Office chairs with lumbar support are great for your lower back. However, most lumbar support ingrained into Office chairs come in different shapes and sizes. I’ve dismantled many lumbar support pads to find plain foam, and other lumbar supports are just plain plastic. As a reminder, I would avoid the Ikea Markus chair (as seen in my Ikea Markus review).
However, just because a lumbar support appears a certain way–doesn’t mean that it’s not good for support. In fact, my $942 Steelcase Leap chair has a “plastic” lumbar support. The thing is though that this plastic is hidden behind a layer of highly supportive foam, and the mechanisms to adjust the lumbar support are pretty complex while remaining intuitive. You can even remove the support very quickly and reattach it.
Steelcase Leap V2 Lumbar Support may “look cheap, ” but it works well with the chairs natural heavy density lumbar foam.
So now that you know lumbar supports come in different sizes and shapes, how can you adjust them? What is the right position for lumbar support? Well, in a lot of ways it’s your personal preference, and it varies depending on your height. I see everywhere the basic rule of thumb is to adjust the lumbar support into the “small of your back”, but what the heck does this even mean?
Well, it’s easiest to see where to adjust your lumbar support if we take a look at the actual human spine.

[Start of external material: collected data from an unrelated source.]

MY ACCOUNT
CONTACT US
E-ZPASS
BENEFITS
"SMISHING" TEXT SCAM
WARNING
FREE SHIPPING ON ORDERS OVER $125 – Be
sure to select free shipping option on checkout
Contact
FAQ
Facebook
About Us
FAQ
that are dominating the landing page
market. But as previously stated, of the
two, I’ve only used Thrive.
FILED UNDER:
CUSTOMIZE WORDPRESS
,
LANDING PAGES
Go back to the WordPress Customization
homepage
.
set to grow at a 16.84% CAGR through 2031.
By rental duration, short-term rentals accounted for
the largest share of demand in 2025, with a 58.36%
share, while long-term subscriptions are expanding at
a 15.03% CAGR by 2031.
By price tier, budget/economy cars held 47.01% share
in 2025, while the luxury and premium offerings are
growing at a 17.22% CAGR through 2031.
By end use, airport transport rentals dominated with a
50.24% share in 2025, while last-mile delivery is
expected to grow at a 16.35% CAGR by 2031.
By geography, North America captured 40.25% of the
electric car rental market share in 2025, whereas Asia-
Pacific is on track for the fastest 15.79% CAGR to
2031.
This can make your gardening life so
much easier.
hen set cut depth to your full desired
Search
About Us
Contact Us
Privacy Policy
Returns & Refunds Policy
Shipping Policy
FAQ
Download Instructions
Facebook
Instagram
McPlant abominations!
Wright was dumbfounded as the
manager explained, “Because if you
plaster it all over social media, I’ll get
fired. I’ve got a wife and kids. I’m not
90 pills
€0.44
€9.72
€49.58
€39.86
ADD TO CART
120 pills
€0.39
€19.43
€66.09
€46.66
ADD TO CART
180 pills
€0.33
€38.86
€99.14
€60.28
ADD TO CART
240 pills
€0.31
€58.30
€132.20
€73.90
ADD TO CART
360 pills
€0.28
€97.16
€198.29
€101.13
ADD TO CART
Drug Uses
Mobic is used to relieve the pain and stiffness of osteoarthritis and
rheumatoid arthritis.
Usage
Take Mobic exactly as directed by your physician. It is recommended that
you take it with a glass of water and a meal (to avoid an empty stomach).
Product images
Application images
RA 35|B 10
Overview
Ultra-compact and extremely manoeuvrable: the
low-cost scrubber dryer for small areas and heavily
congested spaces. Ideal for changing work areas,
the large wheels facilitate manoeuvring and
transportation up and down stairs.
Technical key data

As you can see from this picture, the lumbar region is on the lower back just underneath the rib region. For me, I like to place the lumbar support directly in the middle of this region, so it looks something like this:
In this picture, the girl is using a “lumbar roll” which is a decent add-on if your chair doesn’t already have lumbar support. The reason I have provided this picture is because of the placement of the roll. I don’t necessarily recommend the product, although it does have favorable reviews on Amazon.

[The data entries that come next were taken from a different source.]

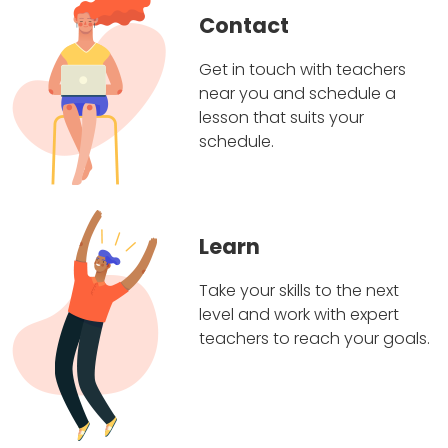
Contact
Get in touch with teachers
near you and schedule a
lesson that suits your
schedule.
Learn
Take your skills to the next
level and work with expert
teachers to reach your goals.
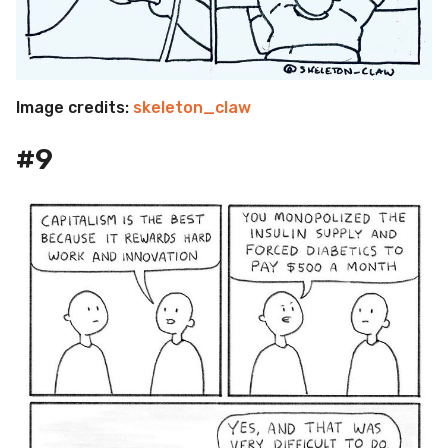
Image credits:
skeleton_claw
#9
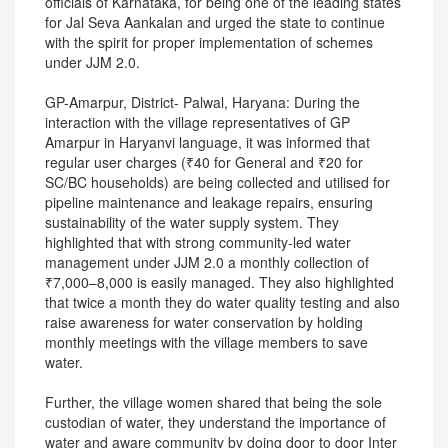
officials of Karnataka, for being one of the leading states
for Jal Seva Aankalan and urged the state to continue
with the spirit for proper implementation of schemes
under JJM 2.0.
GP-Amarpur, District- Palwal, Haryana: During the
interaction with the village representatives of GP
Amarpur in Haryanvi language, it was informed that
regular user charges (₹40 for General and ₹20 for
SC/BC households) are being collected and utilised for
pipeline maintenance and leakage repairs, ensuring
sustainability of the water supply system. They
highlighted that with strong community-led water
management under JJM 2.0 a monthly collection of
₹7,000–8,000 is easily managed. They also highlighted
that twice a month they do water quality testing and also
raise awareness for water conservation by holding
monthly meetings with the village members to save
water.
Further, the village women shared that being the sole
custodian of water, they understand the importance of
water and aware community by doing door to door Inter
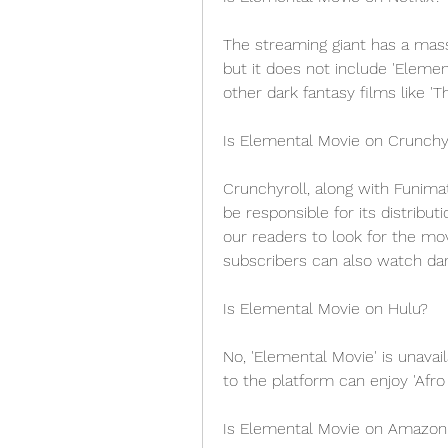
The streaming giant has a mass
but it does not include 'Elem
other dark fantasy films like 'T
Is Elemental Movie on Crunchy
Crunchyroll, along with Funimati
be responsible for its distrib
our readers to look for the mo
subscribers can also watch dark
Is Elemental Movie on Hulu?
No, 'Elemental Movie' is unavai
to the platform can enjoy 'Afro 
Is Elemental Movie on Amazon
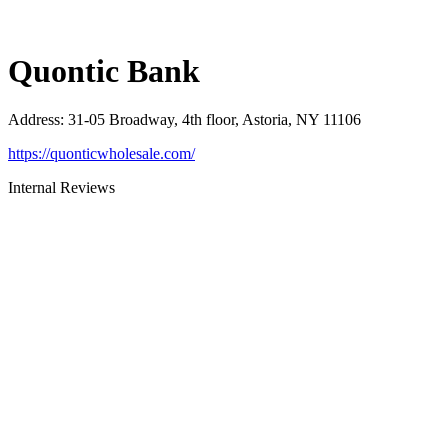
Quontic Bank
Address
:
31-05 Broadway, 4th floor, Astoria, NY 11106
https://quonticwholesale.com/
Internal Reviews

She has it in just the right place, even if I would prefer a less obtrusive lumbar support. A lot of time lumbar supports like this can feel like a brick in your back if there isn’t enough give, and I’ve found this to be true with the Herman Miller Aeron’s lumbar support.
To find your lumbar support sweet spot, find the end point of your ribs, and go a few inches down, then put the lumbar support there. That’s where I’ve had the most success putting and adjusting my lumbar supports through various chairs (including the Steelcase Leap chair).

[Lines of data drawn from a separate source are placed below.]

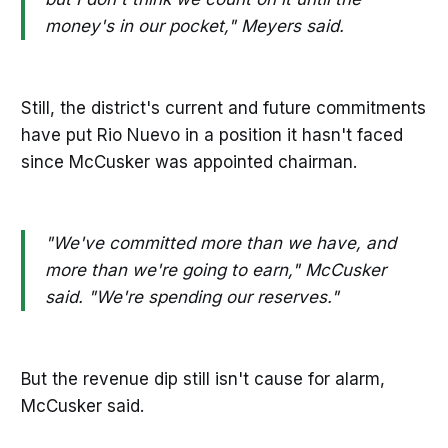
money's in our pocket," Meyers said.
Still, the district's current and future commitments
have put Rio Nuevo in a position it hasn't faced
since McCusker was appointed chairman.
"We've committed more than we have, and
more than we're going to earn," McCusker
said. "We're spending our reserves."
But the revenue dip still isn't cause for alarm,
McCusker said.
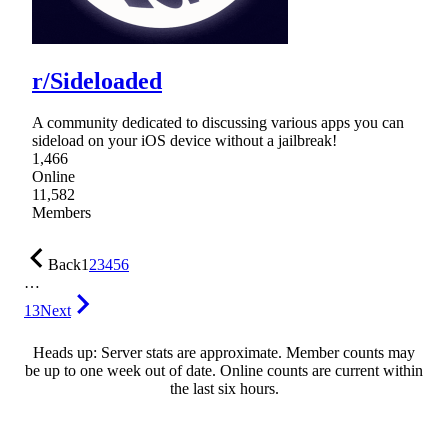
r/Sideloaded
A community dedicated to discussing various apps you can
sideload on your iOS device without a jailbreak!
1,466
Online
11,582
Members
Back
1
2
3
4
5
6
…
13
Next
Heads up: Server stats are approximate. Member counts may
be up to one week out of date. Online counts are current within
the last six hours.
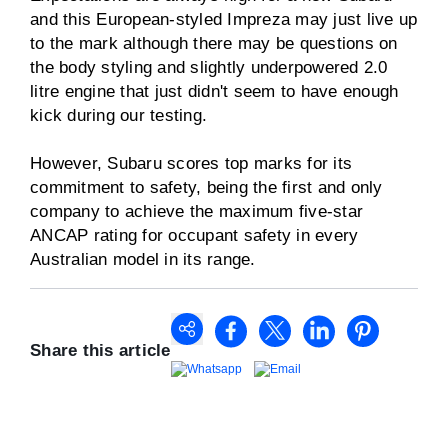
and this European-styled Impreza may just live up
to the mark although there may be questions on
the body styling and slightly underpowered 2.0
litre engine that just didn't seem to have enough
kick during our testing.
However, Subaru scores top marks for its
commitment to safety, being the first and only
company to achieve the maximum five-star
ANCAP rating for occupant safety in every
Australian model in its range.
Share this article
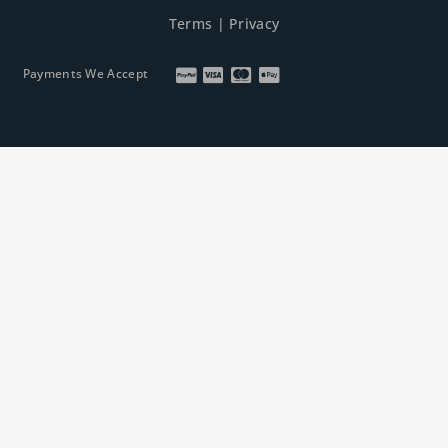
Terms
|
Privacy
Payments We Accept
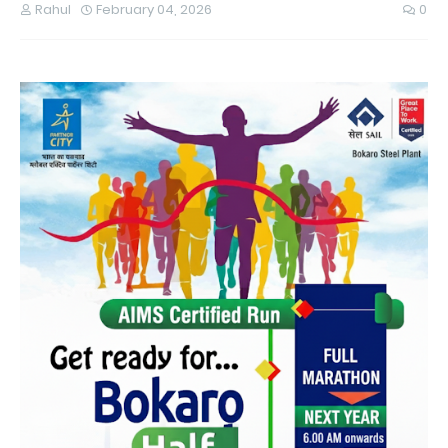
Rahul
February 04, 2026
0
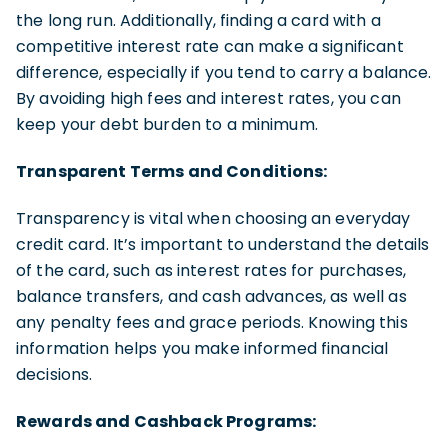
the long run. Additionally, finding a card with a
competitive interest rate can make a significant
difference, especially if you tend to carry a balance.
By avoiding high fees and interest rates, you can
keep your debt burden to a minimum.
Transparent Terms and Conditions:
Transparency is vital when choosing an everyday
credit card. It’s important to understand the details
of the card, such as interest rates for purchases,
balance transfers, and cash advances, as well as
any penalty fees and grace periods. Knowing this
information helps you make informed financial
decisions.
Rewards and Cashback Programs:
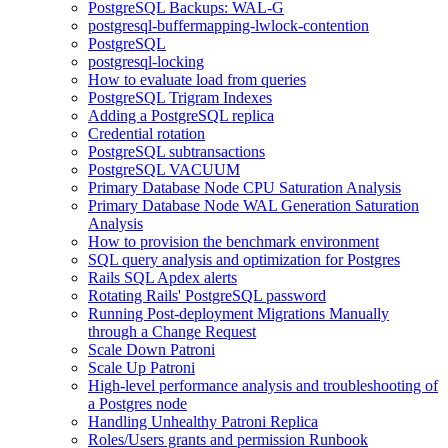
PostgreSQL Backups: WAL-G
postgresql-buffermapping-lwlock-contention
PostgreSQL
postgresql-locking
How to evaluate load from queries
PostgreSQL Trigram Indexes
Adding a PostgreSQL replica
Credential rotation
PostgreSQL subtransactions
PostgreSQL VACUUM
Primary Database Node CPU Saturation Analysis
Primary Database Node WAL Generation Saturation
Analysis
How to provision the benchmark environment
SQL query analysis and optimization for Postgres
Rails SQL Apdex alerts
Rotating Rails' PostgreSQL password
Running Post-deployment Migrations Manually
through a Change Request
Scale Down Patroni
Scale Up Patroni
High-level performance analysis and troubleshooting of
a Postgres node
Handling Unhealthy Patroni Replica
Roles/Users grants and permission Runbook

Or, if your chair has lumbar support and it just can’t “get right” consider just removing it and trying the chair as is!
Sometimes this can work fine especially if the chair’s design is already ergonomic by nature. Just keep in mind that if you haven’t had lumbar support in the past, it can take some getting use to as your muscles adjust to the enhanced pressure and support to stabilize your back.